À cette question, Monge interrogea sa mémoire et secoua la tête. Il ne se rappelait nullement le capitaine Aubelet.
Bonaparte reprit:
—Je l'avais distingué à Toulon où il gagna l'épaulette. Il avait la jeunesse, la beauté, la vertu d'un soldat de Platée. C'était un antique. Frappés de son air grave, de ses traits purs, de la sagesse qui transparaissait sur son jeune visage, ses chefs l'avaient surnommé Minerve, et les grenadiers lui donnaient ce nom dont ils ne comprenaient pas le sens.
—Le capitaine Minerve! s'écria Monge, que ne le nommiez-vous ainsi tout d'abord!

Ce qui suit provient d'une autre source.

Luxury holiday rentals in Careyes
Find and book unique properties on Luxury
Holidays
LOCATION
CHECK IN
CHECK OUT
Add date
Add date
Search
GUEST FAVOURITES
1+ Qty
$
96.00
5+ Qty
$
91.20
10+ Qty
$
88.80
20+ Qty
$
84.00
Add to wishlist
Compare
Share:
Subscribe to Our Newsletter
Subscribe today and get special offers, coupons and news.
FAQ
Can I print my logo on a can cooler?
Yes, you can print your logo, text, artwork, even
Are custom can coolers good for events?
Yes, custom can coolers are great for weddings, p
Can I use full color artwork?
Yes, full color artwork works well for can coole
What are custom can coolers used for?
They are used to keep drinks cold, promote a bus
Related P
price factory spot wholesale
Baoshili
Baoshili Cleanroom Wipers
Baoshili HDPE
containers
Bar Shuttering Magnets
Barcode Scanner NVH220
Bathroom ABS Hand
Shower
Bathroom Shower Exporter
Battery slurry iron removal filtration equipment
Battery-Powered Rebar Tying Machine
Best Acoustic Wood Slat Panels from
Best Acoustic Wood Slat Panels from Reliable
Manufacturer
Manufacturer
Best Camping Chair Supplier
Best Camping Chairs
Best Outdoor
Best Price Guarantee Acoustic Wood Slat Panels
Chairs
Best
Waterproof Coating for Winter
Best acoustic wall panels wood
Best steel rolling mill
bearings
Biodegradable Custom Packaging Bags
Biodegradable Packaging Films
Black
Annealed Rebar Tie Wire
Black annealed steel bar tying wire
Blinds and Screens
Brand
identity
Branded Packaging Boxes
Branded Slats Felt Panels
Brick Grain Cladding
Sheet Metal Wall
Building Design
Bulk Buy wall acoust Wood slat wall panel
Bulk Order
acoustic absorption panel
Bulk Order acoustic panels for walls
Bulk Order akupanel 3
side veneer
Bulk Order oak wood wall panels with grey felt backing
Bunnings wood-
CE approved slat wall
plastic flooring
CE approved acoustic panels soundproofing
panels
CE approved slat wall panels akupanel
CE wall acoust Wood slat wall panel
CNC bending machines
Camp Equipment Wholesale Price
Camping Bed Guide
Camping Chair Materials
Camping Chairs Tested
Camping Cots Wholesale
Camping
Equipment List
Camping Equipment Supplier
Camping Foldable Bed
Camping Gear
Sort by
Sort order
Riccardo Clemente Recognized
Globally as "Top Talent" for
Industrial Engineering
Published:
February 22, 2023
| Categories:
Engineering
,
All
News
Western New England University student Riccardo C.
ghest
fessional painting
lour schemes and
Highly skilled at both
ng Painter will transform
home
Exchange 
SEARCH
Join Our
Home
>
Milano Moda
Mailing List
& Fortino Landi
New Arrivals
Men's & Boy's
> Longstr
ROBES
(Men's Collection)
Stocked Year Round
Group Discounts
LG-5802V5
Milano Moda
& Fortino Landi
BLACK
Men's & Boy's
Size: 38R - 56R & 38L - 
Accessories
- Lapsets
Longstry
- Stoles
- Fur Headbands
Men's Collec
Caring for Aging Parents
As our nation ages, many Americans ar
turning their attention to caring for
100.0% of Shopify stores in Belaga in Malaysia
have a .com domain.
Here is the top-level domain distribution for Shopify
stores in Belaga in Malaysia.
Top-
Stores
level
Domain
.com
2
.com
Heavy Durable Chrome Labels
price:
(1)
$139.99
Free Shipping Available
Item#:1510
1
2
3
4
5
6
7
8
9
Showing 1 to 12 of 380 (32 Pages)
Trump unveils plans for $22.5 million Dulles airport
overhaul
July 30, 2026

Le capitaine Minerve avait été tué sous Mantoue quelques semaines avant mon arrivée dans cette ville. Sa mort avait frappé fortement les imaginations, car on l'entourait de circonstances merveilleuses qui me furent rapportées, mais dont je n'ai point gardé un exact souvenir. Je me rappelle seulement que le général Miollis ordonna que l'épée et le hausse-col du capitaine Minerve fussent portés, ceints de lauriers, en tête de la colonne qui défila devant la grotte de Virgile, un jour de fête, pour honorer la mémoire du chantre des héros.
—Aubelet, reprit Bonaparte, avait ce courage tranquille, que je n'ai retrouvé qu'en Bessières. Les plus nobles passions l'animaient. Il poussait tous les sentiments de son âme jusqu'au dévouement. Il avait un frère d'armes, de quelques années plus âge que lui, le capitaine Demarteau, qu'il aimait avec toute la force d'un grand cœur. Demarteau ne ressemblait pas à son ami. Impétueux, bouillant, porté d'une même ardeur vers les plaisirs et les périls, il donnait dans les camps l'exemple de la gaieté. Aubelet était l'esclave sublime du devoir, Demarteau l'amant joyeux de la gloire. Celui-ci donnait à son frère d'armes autant d'amitié qu'il en recevait. Tous deux, ils faisaient revivre Nisus et Euryale sous nos étendards. Leur fin, à l'un et à l'autre, fut entourée de circonstances singulières. J'en fus informé comme vous, Monge, et j'y prêtai plus d'attention, bien que mon esprit fût alors entraîné vers de grands objets. J'avais hâte de prendre Mantoue, avant qu'une nouvelle armée autrichienne eût le temps d'entrer en Italie. Je n'en lus pas moins un rapport sur les faits qui avaient précédé et suivi la mort du capitaine Aubelet. Certains des faits attestés dans ce rapport tiennent du prodige. Il faut en rattacher la cause soit à des facultés inconnues, que l'homme acquiert en des moments uniques, soit à l'intervention d'une intelligence supérieure à la nôtre.
—Général, vous devez écarter la seconde hypothèse, dit Berthollet. L'observateur de la nature n'y saisit jamais l'intervention d'une intelligence supérieure.
—Je sais que vous niez la Providence, répliqua Bonaparte. Cette liberté est permise à un savant enfermé dans son cabinet, non à un conducteur de peuples qui n'a d'empire sur le vulgaire que par la communauté des idées. Pour gouverner les hommes, il faut penser comme eux sur tous les grands sujets, et se laisser porter par l'opinion.
Et Bonaparte, les yeux levés, dans la nuit, sur la flamme qui flottait à la flèche du grand mât, dit tout aussitôt:
—Le vent souffle du nord.
Il avait changé de propos avec cette brusquerie qui lui était ordinaire et qui faisait dire à M. Denon: «Le général pousse le tiroir.»
L'amiral Gantheaume dit qu'il ne fallait pas s'attendre à ce que le vent changeât avant les premiers jours de l'automne.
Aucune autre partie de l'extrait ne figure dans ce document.